How is net profit calculated in CVP analysis?
net profit= operating profit * (1- tax rate)
How do taxes affect the break-even point?
Taxes increase the break-even point because businesses need to generate more revenue to cover tax expenses.
How is CVP analysis adjusted for multiple products?
By using average contribution margins across products and assuming a constant sales mix.
What is the high-low method used for?
To separate fixed and variable costs based on extreme points in data.
How is the variable cost per unit calculated using the high-low method?
VC= (cost at high point-cost at low point)/(high activity level-low activity level)
What is done with outliers in the high-low method?
they may be excluded if they distort the analysis.
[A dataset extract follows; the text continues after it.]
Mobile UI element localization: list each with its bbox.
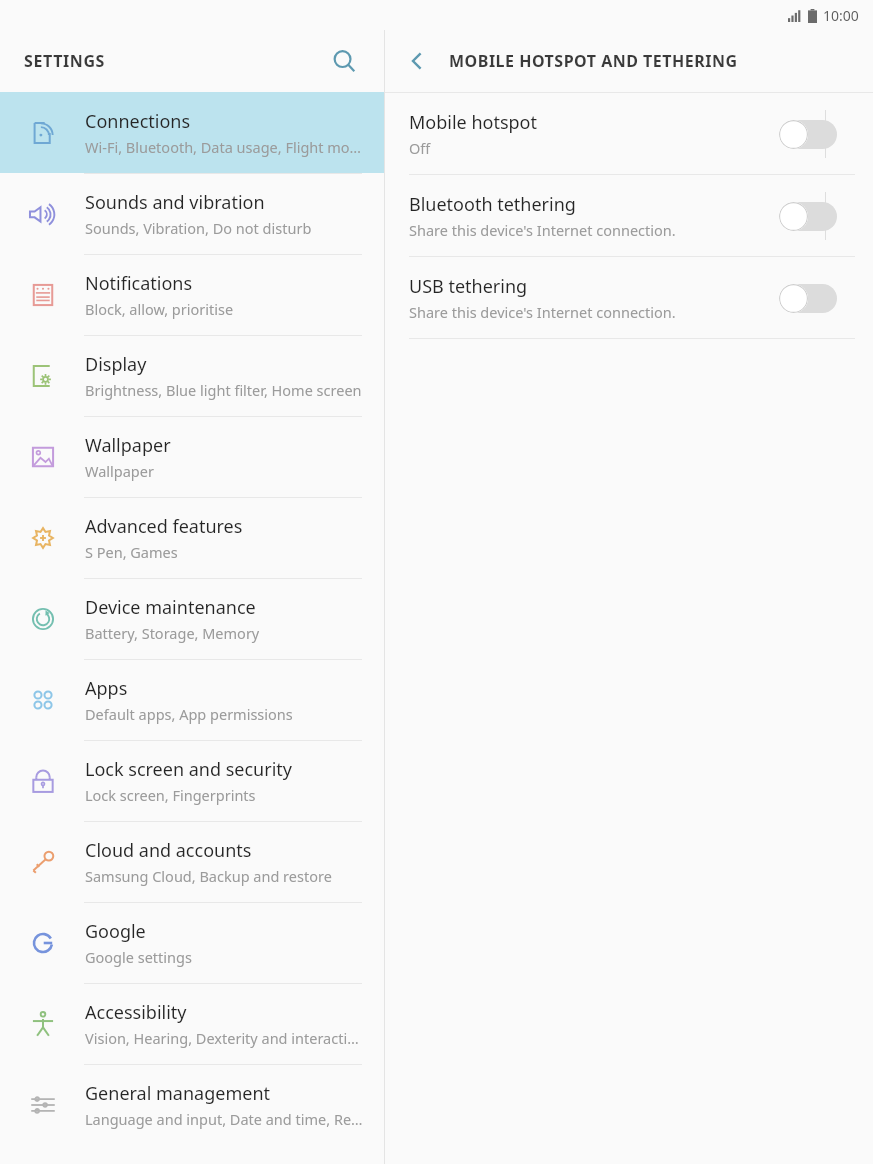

What is the formula for the degree of operating leverage (DOL)?
degree of operating leverage= Contribution margin/ operating income
What does a higher DOL indicate?
Greater impact of fixed costs on profits, meaning higher risk and reward.
How do production methods (e.g., shale, offshore) affect break-even prices?
Different methods have varying cost structures, leading to different break-even prices.
What are the assumptions of CVP analysis
- Sales volume is the primary cost driver.
- Costs and revenues behave linearly.
- Typically assumes single-product analysis.
How is operating income calculated in CVP?
operating income= sales quantity*(price-unit VC)-FC
What is the impact of lower prices and higher fixed costs on BEP?
it increases the break-even point.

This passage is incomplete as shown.